Peace arrives almost eight years since the Brighton band’s last album of original material, 2012’s Static On The Airwaves, though the band – completed by Jon Sevink (fiddle), Charlie Heather (drums) and Matt Savage (keyboards) – have been far from idle.

Having long been one of the best live bands around, their shows are an integral part of what the Levellers do but with the current situation our global community is facing, the band have had to postpone all dates, including their Beautiful Days festival, until 2021 with more details to follow here.

Over the years, the band have worn many masks; most self-made, some imposed upon them. But while their status has evolved over the decades, the basic humanity underpinning their music has remained constant.

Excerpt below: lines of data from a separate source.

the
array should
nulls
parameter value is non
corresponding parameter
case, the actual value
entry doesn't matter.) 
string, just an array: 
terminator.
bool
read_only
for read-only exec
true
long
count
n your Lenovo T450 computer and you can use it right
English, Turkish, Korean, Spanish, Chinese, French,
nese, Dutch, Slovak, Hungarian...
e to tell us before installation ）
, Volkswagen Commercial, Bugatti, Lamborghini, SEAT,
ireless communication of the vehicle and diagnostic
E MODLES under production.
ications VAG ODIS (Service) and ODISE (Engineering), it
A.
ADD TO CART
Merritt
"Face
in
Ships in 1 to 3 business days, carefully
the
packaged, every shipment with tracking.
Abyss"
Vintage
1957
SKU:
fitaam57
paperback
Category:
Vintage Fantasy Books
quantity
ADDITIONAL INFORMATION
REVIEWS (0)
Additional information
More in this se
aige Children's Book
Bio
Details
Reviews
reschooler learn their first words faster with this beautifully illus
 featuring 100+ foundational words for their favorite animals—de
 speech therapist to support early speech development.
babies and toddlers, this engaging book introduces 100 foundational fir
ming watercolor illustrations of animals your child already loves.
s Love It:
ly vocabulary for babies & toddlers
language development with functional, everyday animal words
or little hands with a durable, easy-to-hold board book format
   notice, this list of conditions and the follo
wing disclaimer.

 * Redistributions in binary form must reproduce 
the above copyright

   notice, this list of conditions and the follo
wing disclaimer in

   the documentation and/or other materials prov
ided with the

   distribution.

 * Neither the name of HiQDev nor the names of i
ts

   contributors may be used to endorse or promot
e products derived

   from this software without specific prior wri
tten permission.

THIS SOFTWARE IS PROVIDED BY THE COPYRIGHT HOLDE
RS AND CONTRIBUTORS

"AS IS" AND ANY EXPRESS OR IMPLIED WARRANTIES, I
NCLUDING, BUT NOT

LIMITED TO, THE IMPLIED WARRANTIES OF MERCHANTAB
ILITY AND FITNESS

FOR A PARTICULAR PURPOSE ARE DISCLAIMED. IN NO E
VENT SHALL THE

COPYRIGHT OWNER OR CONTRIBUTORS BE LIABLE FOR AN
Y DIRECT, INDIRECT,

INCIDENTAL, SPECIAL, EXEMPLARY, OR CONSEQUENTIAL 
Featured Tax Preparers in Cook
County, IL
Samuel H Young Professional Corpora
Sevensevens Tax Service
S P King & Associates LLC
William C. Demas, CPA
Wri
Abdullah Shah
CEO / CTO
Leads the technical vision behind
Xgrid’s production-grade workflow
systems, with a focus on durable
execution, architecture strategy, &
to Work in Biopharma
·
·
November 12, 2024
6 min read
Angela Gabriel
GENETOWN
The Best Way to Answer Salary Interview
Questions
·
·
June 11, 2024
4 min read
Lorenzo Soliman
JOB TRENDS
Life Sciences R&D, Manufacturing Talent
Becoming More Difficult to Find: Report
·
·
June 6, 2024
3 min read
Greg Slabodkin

The sense of positivity that the band possess is brought to life by the album’s striking artwork of a vivid phoenix painted, like all of the band’s covers, by Jeremy Cunningham.

Now in 2020 and 30 years since they announced themselves with ‘A Weapon Called The Word,’ the Levellers have created their own self-sufficient world. The fire that fuelled them 30 years ago has never extinguished and now with Peace, that fire burns brighter than ever.